Task instructions:
Your response should be the lines from the one holding "September 24, 2019" to the last line of the data below, copied exactly and with no additions.

Data records:
--- START ---

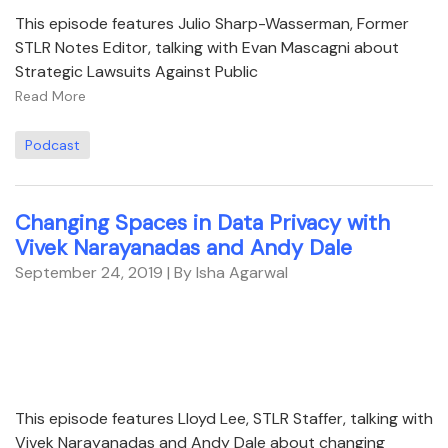
This episode features Julio Sharp-Wasserman, Former
STLR Notes Editor, talking with Evan Mascagni about
Strategic Lawsuits Against Public
Read More
Podcast
Changing Spaces in Data Privacy with
Vivek Narayanadas and Andy Dale
September 24, 2019
| By Isha Agarwal
This episode features Lloyd Lee, STLR Staffer, talking with
Vivek Narayanadas and Andy Dale about changing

--- END ---

Answer space:
September 24, 2019
| By Isha Agarwal
This episode features Lloyd Lee, STLR Staffer, talking with
Vivek Narayanadas and Andy Dale about changing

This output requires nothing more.